> [Task description]: Copy each line below in which the string "agua" occurs.

> [Input for this task]:
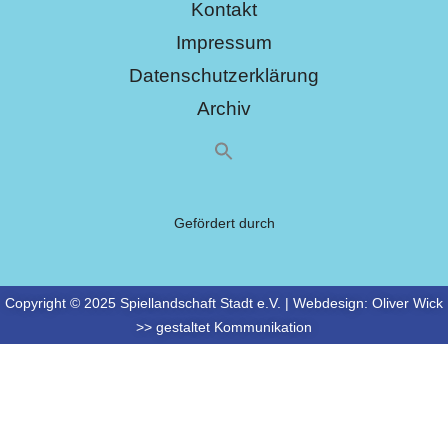
Kontakt
Impressum
Datenschutzerklärung
Archiv
Gefördert durch
Copyright © 2025 Spiellandschaft Stadt e.V. | Webdesign:
Oliver Wick
>> gestaltet Kommunikation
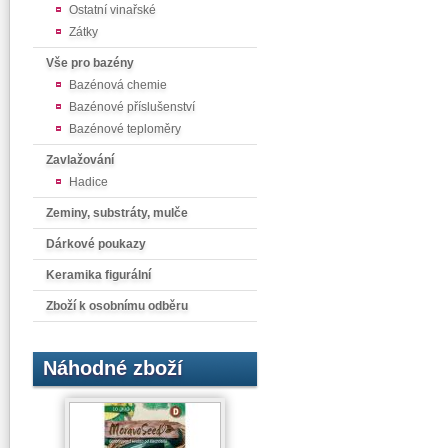
Ostatní vinařské
Zátky
Vše pro bazény
Bazénová chemie
Bazénové příslušenství
Bazénové teploměry
Zavlažování
Hadice
Zeminy, substráty, mulče
Dárkové poukazy
Keramika figurální
Zboží k osobnímu odběru
Náhodné zboží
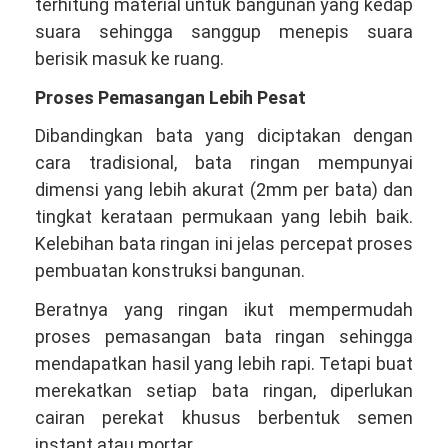
terhitung material untuk bangunan yang kedap
suara sehingga sanggup menepis suara
berisik masuk ke ruang.
Proses Pemasangan Lebih Pesat
Dibandingkan bata yang diciptakan dengan
cara tradisional, bata ringan mempunyai
dimensi yang lebih akurat (2mm per bata) dan
tingkat kerataan permukaan yang lebih baik.
Kelebihan bata ringan ini jelas percepat proses
pembuatan konstruksi bangunan.
Beratnya yang ringan ikut mempermudah
proses pemasangan bata ringan sehingga
mendapatkan hasil yang lebih rapi. Tetapi buat
merekatkan setiap bata ringan, diperlukan
cairan perekat khusus berbentuk semen
instant atau mortar.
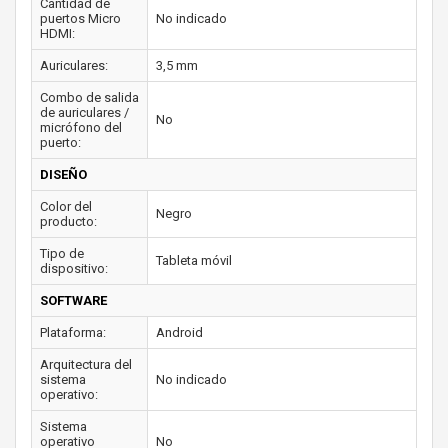
Cantidad de
puertos Micro
No indicado
HDMI:
Auriculares:
3,5 mm
Combo de salida
de auriculares /
No
micrófono del
puerto:
DISEÑO
Color del
Negro
producto:
Tipo de
Tableta móvil
dispositivo:
SOFTWARE
Plataforma:
Android
Arquitectura del
sistema
No indicado
operativo:
Sistema
operativo
No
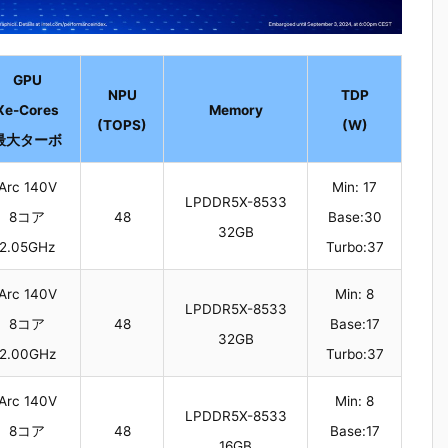
GPU
NPU
TDP
Xe-Cores
Memory
(TOPS)
(W)
最大ターボ
Arc 140V
Min: 17
LPDDR5X-8533
8コア
48
Base:30
32GB
2.05GHz
Turbo:37
Arc 140V
Min: 8
LPDDR5X-8533
8コア
48
Base:17
32GB
2.00GHz
Turbo:37
Arc 140V
Min: 8
LPDDR5X-8533
8コア
48
Base:17
16GB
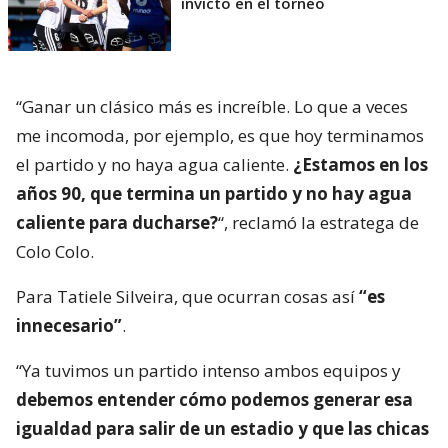
invicto en el torneo
“Ganar un clásico más es increíble. Lo que a veces
me incomoda, por ejemplo, es que hoy terminamos
el partido y no haya agua caliente.
¿Estamos en los
años 90, que termina un partido y no hay agua
caliente para ducharse?
“, reclamó la estratega de
Colo Colo.
Para Tatiele Silveira, que ocurran cosas así
“es
innecesario”
.
“Ya tuvimos un partido intenso ambos equipos y
debemos entender cómo podemos generar esa
igualdad para salir de un estadio y que las chicas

> [Task response]:
el partido y no haya agua caliente.
años 90, que termina un partido y no hay agua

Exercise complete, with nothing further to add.